ANSWERS: 12
  • Try Booker T. Washington's Autobiography. http://tinyurl.com/bookerT
  • Roots.
  • Uncle Tom's Cabin. :D
  • Alex Haley's Roots is a good example. It can be very long, try watching the movie.
  • Roots is the best!
  • Time on the Cross which is a story about slavery in America. The authors won Nobel Prizes for this book and I found it to be very good reading. Interesting to know, the first state to attemp to abolish slavery was the Colony of Virginia. The first state to have slaves was the colony of Mass. Whites were slaves in this country at one time. Blacks owned slaves right along with White slave owners. Norther Banks were big into the financing of slaves, sort of like a GMAC of the slave industry. While the North wanted slavery abolished and definitely didn't want the new state to be slave states, this was nothing to do with morals. They did want the slave states to gain the upper hand in the Senate. They didn;t want the slaves to be counted and used in computing the number of Congressmen and have the South gain the upper hand in the House of Rep. The Confederate Consititution banned the inportation of slavery from outside the country (CSA), and slavery was doomed anyway due to the fact that it was becoming no longer financially workable. The only real difference between a slave in the South and an indentured servent in the North was that the Indentured Servent was not entitled to being cared for in his old age. No one can, should, or is, defending the institution of slavery but it is more complicated, a lot more complicated, that it is being taught in public schools. The Civil, (War between the States). was about money and power in the Federal government. Slavery was just an excuse. The war was almost 2 years old before Lincoln "freed" the slaves and then it was just the slaves in the South that were not in Federal hands.

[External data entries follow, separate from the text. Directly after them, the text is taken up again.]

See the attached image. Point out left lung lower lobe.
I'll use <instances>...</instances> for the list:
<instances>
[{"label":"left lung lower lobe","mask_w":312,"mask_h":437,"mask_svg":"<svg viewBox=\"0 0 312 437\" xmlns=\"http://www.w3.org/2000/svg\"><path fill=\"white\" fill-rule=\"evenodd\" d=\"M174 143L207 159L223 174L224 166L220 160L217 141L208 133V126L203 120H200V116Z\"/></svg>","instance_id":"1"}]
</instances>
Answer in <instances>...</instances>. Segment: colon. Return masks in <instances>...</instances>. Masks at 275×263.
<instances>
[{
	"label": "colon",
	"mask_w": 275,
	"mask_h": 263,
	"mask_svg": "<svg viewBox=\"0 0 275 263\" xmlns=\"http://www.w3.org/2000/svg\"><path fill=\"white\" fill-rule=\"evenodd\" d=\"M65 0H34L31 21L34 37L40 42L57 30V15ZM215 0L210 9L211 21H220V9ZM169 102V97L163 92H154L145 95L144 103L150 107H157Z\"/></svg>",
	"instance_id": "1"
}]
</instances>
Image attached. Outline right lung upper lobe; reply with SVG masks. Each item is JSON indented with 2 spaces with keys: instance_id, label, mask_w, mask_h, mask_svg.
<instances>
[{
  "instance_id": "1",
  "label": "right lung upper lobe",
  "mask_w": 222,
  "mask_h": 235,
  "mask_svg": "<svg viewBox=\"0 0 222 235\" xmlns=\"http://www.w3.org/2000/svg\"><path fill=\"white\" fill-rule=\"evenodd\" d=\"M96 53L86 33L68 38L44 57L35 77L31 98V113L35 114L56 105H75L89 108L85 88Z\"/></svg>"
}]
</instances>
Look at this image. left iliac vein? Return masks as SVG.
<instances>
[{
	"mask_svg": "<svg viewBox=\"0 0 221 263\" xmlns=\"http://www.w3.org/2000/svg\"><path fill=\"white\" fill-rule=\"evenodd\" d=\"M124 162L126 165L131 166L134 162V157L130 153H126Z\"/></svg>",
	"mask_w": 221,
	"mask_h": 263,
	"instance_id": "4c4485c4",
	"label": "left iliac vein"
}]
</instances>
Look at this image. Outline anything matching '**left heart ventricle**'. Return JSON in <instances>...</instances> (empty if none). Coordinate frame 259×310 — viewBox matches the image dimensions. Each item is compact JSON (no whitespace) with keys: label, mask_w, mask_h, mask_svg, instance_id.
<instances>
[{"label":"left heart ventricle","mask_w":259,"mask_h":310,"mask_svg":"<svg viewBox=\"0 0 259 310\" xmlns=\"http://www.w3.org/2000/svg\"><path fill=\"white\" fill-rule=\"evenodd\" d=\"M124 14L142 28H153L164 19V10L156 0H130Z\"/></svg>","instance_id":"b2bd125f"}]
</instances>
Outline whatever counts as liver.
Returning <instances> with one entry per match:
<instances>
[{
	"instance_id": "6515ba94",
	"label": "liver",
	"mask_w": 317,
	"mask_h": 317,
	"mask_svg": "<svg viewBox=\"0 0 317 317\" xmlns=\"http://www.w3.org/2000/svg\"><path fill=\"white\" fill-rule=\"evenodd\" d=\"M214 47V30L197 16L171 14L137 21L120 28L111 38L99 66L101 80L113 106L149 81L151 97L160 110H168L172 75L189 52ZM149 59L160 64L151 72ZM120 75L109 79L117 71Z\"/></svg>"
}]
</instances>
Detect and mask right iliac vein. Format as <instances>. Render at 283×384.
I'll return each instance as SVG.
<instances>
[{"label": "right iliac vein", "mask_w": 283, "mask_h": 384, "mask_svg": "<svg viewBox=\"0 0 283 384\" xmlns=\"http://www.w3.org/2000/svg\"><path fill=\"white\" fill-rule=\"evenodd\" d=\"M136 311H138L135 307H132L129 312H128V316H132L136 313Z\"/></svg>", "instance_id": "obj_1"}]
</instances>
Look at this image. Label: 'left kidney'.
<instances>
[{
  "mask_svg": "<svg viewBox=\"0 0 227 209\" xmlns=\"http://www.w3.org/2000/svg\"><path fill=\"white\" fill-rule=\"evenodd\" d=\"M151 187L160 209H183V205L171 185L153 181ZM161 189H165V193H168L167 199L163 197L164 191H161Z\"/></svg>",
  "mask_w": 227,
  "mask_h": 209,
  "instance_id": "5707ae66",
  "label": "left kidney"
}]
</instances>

Slaves that were in Federal Hands and slaves in the North were just out of luck. While Lincoln was busy freeing slaves in the south, he could have freed the slaves outside his window in Washington but he didn't. Slaves in the North were not freed until AFTER the war.

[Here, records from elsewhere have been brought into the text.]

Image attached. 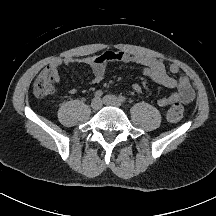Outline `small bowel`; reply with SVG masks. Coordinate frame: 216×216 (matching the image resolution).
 <instances>
[{
	"mask_svg": "<svg viewBox=\"0 0 216 216\" xmlns=\"http://www.w3.org/2000/svg\"><path fill=\"white\" fill-rule=\"evenodd\" d=\"M112 62L137 64L142 67L144 76L162 86L176 88V92L160 97L157 100V105L160 107H167L175 103L188 104L194 99V90L185 75H180L177 78L169 75V72L172 74L180 72V67L176 63L166 65L162 60L145 54H130L123 51L109 50L98 55L83 58L66 57L53 60L44 71L51 72L54 76V81L58 83L60 81L59 70L61 67H75L82 64L91 70V83L95 84L104 79L107 66ZM132 89L136 93L142 92V87L138 83L133 84ZM68 93L75 94L76 89L70 88Z\"/></svg>",
	"mask_w": 216,
	"mask_h": 216,
	"instance_id": "obj_1",
	"label": "small bowel"
}]
</instances>
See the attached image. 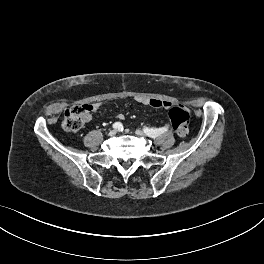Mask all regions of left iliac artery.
Segmentation results:
<instances>
[{"instance_id": "1", "label": "left iliac artery", "mask_w": 264, "mask_h": 264, "mask_svg": "<svg viewBox=\"0 0 264 264\" xmlns=\"http://www.w3.org/2000/svg\"><path fill=\"white\" fill-rule=\"evenodd\" d=\"M168 130L166 127L162 128H144V132L150 131L151 133H156L158 136L165 133Z\"/></svg>"}]
</instances>
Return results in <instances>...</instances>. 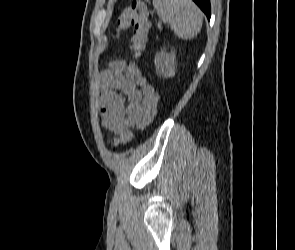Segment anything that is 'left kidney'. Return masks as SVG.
I'll list each match as a JSON object with an SVG mask.
<instances>
[{
  "label": "left kidney",
  "mask_w": 295,
  "mask_h": 250,
  "mask_svg": "<svg viewBox=\"0 0 295 250\" xmlns=\"http://www.w3.org/2000/svg\"><path fill=\"white\" fill-rule=\"evenodd\" d=\"M175 51L157 53L154 58V63L158 73L166 77H173L175 75Z\"/></svg>",
  "instance_id": "1"
}]
</instances>
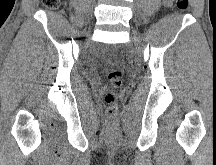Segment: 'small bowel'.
I'll return each mask as SVG.
<instances>
[{"mask_svg":"<svg viewBox=\"0 0 216 165\" xmlns=\"http://www.w3.org/2000/svg\"><path fill=\"white\" fill-rule=\"evenodd\" d=\"M163 2L166 6H170L172 4L173 0H163Z\"/></svg>","mask_w":216,"mask_h":165,"instance_id":"small-bowel-1","label":"small bowel"}]
</instances>
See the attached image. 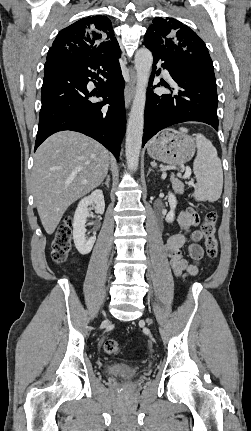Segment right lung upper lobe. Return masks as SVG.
<instances>
[{"instance_id":"cb5924a9","label":"right lung upper lobe","mask_w":251,"mask_h":431,"mask_svg":"<svg viewBox=\"0 0 251 431\" xmlns=\"http://www.w3.org/2000/svg\"><path fill=\"white\" fill-rule=\"evenodd\" d=\"M96 61L106 66L121 56L111 21L106 16L83 18L59 32L47 54V61L59 53Z\"/></svg>"}]
</instances>
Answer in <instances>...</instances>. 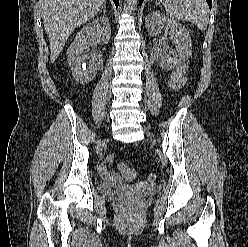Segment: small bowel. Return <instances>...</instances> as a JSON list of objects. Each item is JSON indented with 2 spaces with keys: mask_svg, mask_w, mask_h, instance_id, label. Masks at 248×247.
<instances>
[{
  "mask_svg": "<svg viewBox=\"0 0 248 247\" xmlns=\"http://www.w3.org/2000/svg\"><path fill=\"white\" fill-rule=\"evenodd\" d=\"M98 172L101 175V177L103 179H105L106 181L120 180V175L108 171L107 168H106V166L103 165V164L99 165Z\"/></svg>",
  "mask_w": 248,
  "mask_h": 247,
  "instance_id": "obj_1",
  "label": "small bowel"
}]
</instances>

  • Flash For Freedom by George McDonald Frasier. What makes it great is the way he looks at it from every possible angle. He emulates a technique of Shakespeare. Shakespeare would look at something-such as bravery-from different views by incorporating one viewpoint in a character. Frasier puts Flashman in the shoes of each type person involved. Some hate the Flashman books because they dislike the protaganist so much. He is based on a bully at Rugby school in Thomas Hughes book Tom Brown's Schooldays from about the 1840s. The books are hilarious as our cowardly "hero" wins every medal for bravry conceived of.
  • Octavia Butler's "Kindred" is amazing. It's fiction but she put in a huge amount of research.
  • Roots would have to be at the top of my list.
  • Roots, for sure. About the TV series go to http://www.museum.tv/archives/etv/R/htmlR/roots/roots.htm 85% of American households are said to have watched this eight-part miniseries, in total or in part, notwithstanding that top TV people thought it would be a disaster. It was a fantastic show.
  • The Narrative of the Life of Frederick Douglass.
  • "Roll Jordan Roll: The World the Slaves Made" by Eugene D. Genovese "Slave Culture" by Sterling Stuckey I highly recommend both.